The estimated median PFS was 11.2 months for cabozantinib group vs. 4.0 months for placebo (HR = 0.28;
95%CI: 0.19-0.40; P < 0.001). The analysis of specific subgroups of patients according to age, previous TKIs
treatment, and hereditary or sporadic cases showed an improved PFS in treated patients compared to
placebo. In addition, response rate (28% vs. 0%) and estimation of progression-free at 1 year (47.3% vs. 7.2%)
were higher in patients treated with cabozantinib.

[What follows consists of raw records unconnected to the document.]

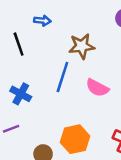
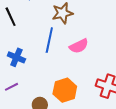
pink semicircle: (97, 88) -> (79, 46), turned -48

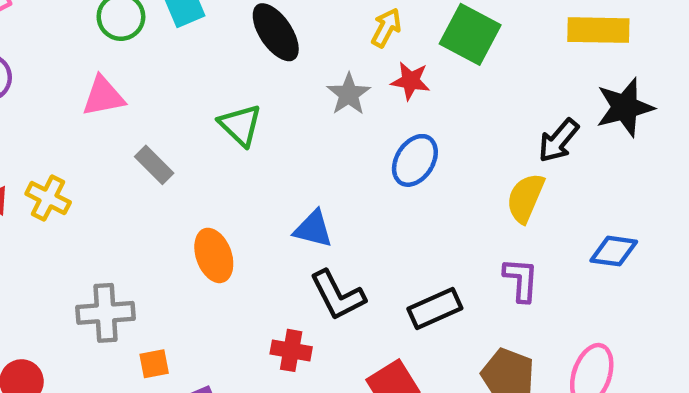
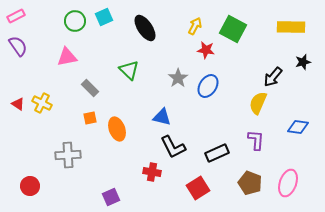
gray star: (349, 94) -> (178, 78), moved
black star: (625, 107) -> (303, 62), size x0.6
orange square: (154, 364) -> (90, 118), moved

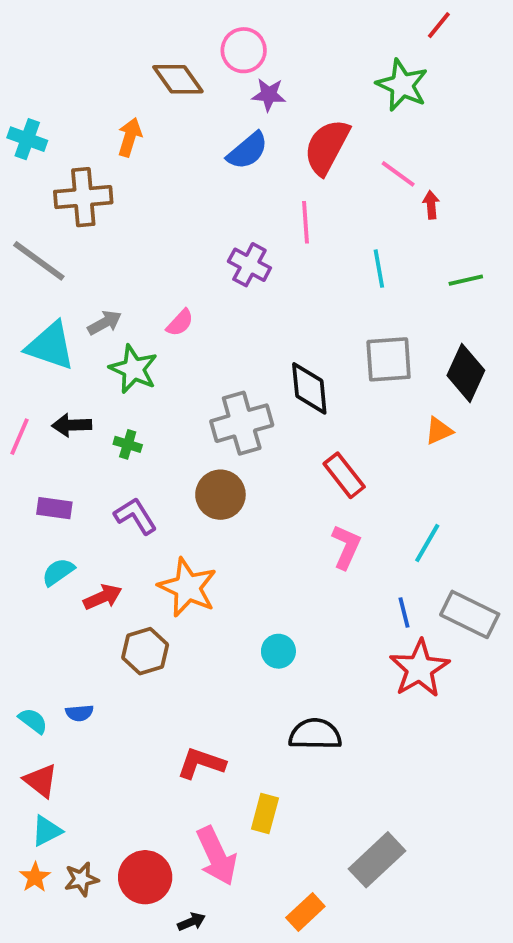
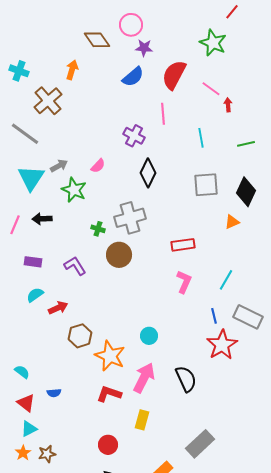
brown cross: (83, 197) -> (48, 101), turned -36
cyan triangle: (50, 346) -> (31, 178), turned 44
black diamond: (309, 388) -> (148, 173), moved, turned 32
green cross: (128, 444) -> (98, 229), moved
red rectangle: (344, 475) -> (183, 245), turned -60
orange star: (188, 587) -> (110, 356), moved
blue semicircle: (79, 713) -> (54, 393), moved
black semicircle: (315, 734) -> (186, 379), moved, turned 64
pink arrow: (217, 856) -> (144, 378), moved, turned -128
red circle: (145, 877) -> (108, 445), moved, size x0.7

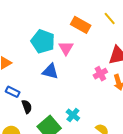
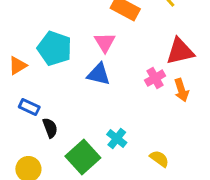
cyan pentagon: (43, 41) -> (55, 48), moved
blue triangle: (50, 71) -> (99, 74), moved

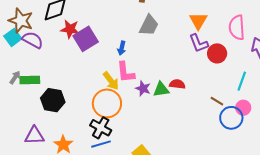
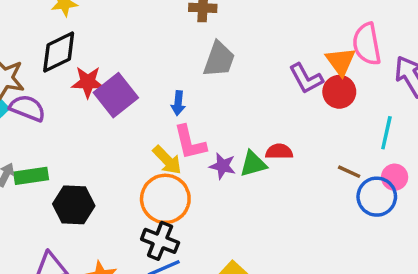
orange triangle: (198, 21) -> (341, 61), moved

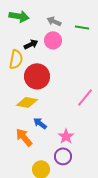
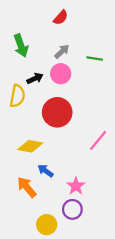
green arrow: (19, 16) -> (21, 46), turned 60
gray arrow: (54, 21) -> (62, 51), turned 112
red circle: (37, 76) -> (57, 112), moved

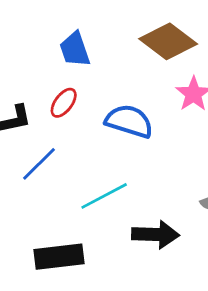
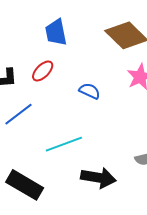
blue semicircle: (129, 121) -> (90, 91), size x0.6
black rectangle: (59, 257) -> (25, 185), turned 30

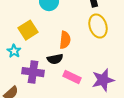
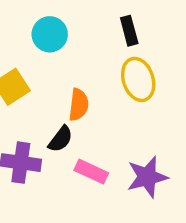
black semicircle: (55, 59) -> (61, 139), turned -42

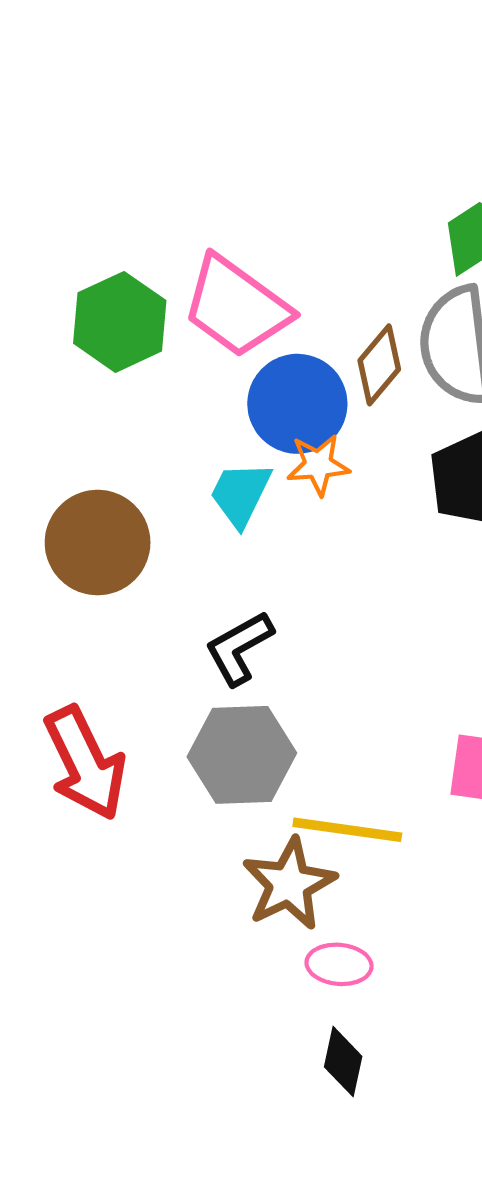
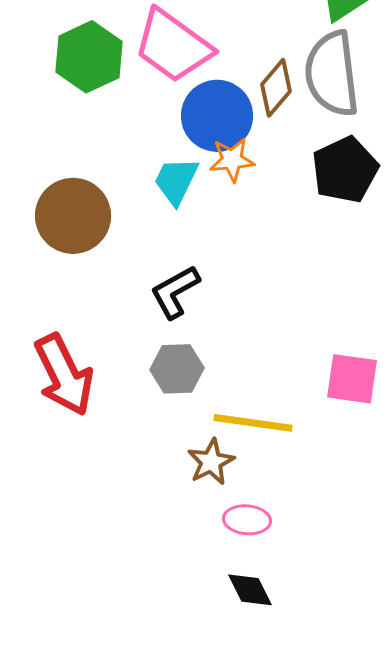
gray hexagon: (242, 755) -> (177, 369), size x0.7
brown star: (289, 884) -> (211, 462), size x0.7
black diamond: (343, 1062) -> (250, 590), turned -39

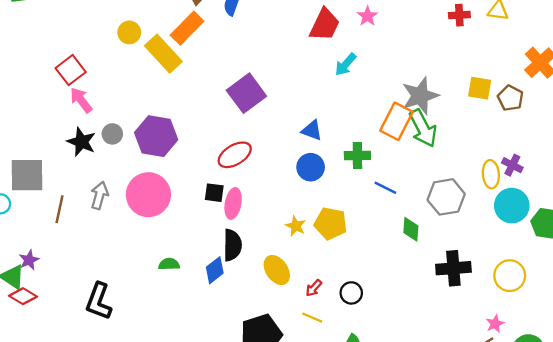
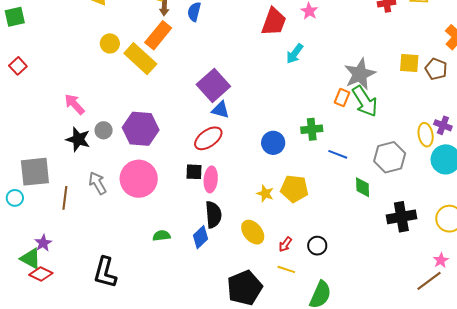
red square: (71, 70) -> (18, 66), moved, size x0.7
orange rectangle: (397, 121) -> (342, 97), size x0.6
blue triangle: (312, 130) -> (220, 110), moved
gray arrow: (99, 195) -> (97, 183), turned -40

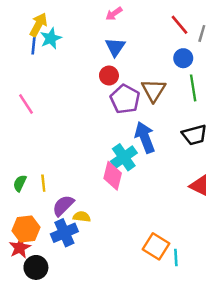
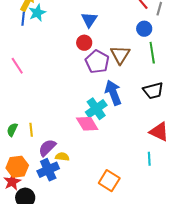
pink diamond: (113, 176) -> (87, 124), turned -45
orange square: (156, 246) -> (109, 181), moved
cyan line: (176, 258) -> (149, 159), moved

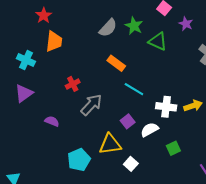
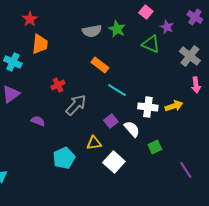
gray semicircle: (108, 28) -> (92, 31), turned 36
green triangle: (158, 41) -> (151, 44), moved
white semicircle: (149, 130) -> (132, 129), turned 78
yellow triangle: (110, 144) -> (94, 143), size x0.7
white square: (131, 164) -> (114, 162), size x1.5

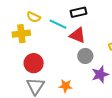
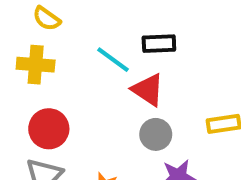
yellow semicircle: (34, 17) -> (47, 19), moved

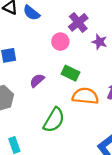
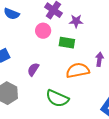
green rectangle: (70, 73) -> (67, 43), moved
green semicircle: (54, 120) -> (57, 98), turned 100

AEs were commonly described and included diarrhea, palmar-plantar erythrodysesthesia, decreased weight
and appetite, nausea, and fatigue. To manage these AEs, most patients (79%) experienced a dose reduction
and some of them (16%) a treatment discontinuation. Some severe AEs, e.g., hemorrhages and intestinal
perforation, related to the high activity of cabozantinib against VEGFR, were reported during the EXAM
clinical trial.
In 2016, an exploratory analysis in patients of a phase III study was performed to evaluate the clinical
[86]
response to cabozantinib, according to RET or RAS (HRAS, KRAS, and NRAS) mutations . Half of the
patients (51.2%) harbored RET mutation, prevalently M918T (38.2%), while the remaining were RET
negative (13.9%) or RET unknown (34.8%). Only 16 patients (4.8%) showed RAS mutation. PFS was longer
in cabozantinib group compared to placebo in three out of four subgroups of patients: those who harbored
RET mutations (60 weeks vs. 20 weeks; HR = 0.23; 95%CI: 0.14-0.38; P < 0.0001), those with RET unknown
(HR = 0.30; 95%CI: 0.16-0.57; P = 0.0001), and those with RAS mutations (HR = 0.15; 95%CI: 0.02-1.10; P =
0.0317). Interestingly, in the RET-mutated patients, those harboring the M918T mutation showed the
greatest benefit in PFS from cabozantinib therapy compared to placebo (61 weeks vs. 17 weeks; HR = 0.15;
95%CI: 0.08-0.28; P < 0.0001). In patients without RET or RAS mutation, no benefit in PFS was observed. All
subgroups showed similar safety profile.
Overall survival was evaluated in another exploratory analysis assessing the data of patients included in a
[87]
phase III study, after long-term follow up . After a minimum follow-up of 42 months, a 5.5-month
increase in median OS was observed in cabozantinib vs. placebo group (26.6 months vs. 21.1 months; HR =
0.85; 95%CI: 0.64-1.12; P = 0.24), although not statistically significant. However, in this analysis,
cabozantinib treated patients also experienced longer OS if harboring RET M918T mutation, compared to
placebo (44.3 months vs. 18.9 months; HR = 0.60; 95%CI: 0.38-0.94; P = 0.03). The safety profile for
cabozantinib patients remained similar to the data of the primary analysis. The authors concluded that,
although the OS was not significantly longer in the cabozantinib group, patients with RET M918T mutation
could greatly benefit from cabozantinib treatment.
Clinical point of view
At present, vandetanib and cabozantinib are both valid options in the treatment of advanced metastatic
[88]
MTC. Both should be started when a progression of the structural disease according to the RECIST is
documented or according to clinical judgement in peculiar cases. The choice of the drug is dependent on
the drug availability in different countries, because not in all countries are approved and reimbursed.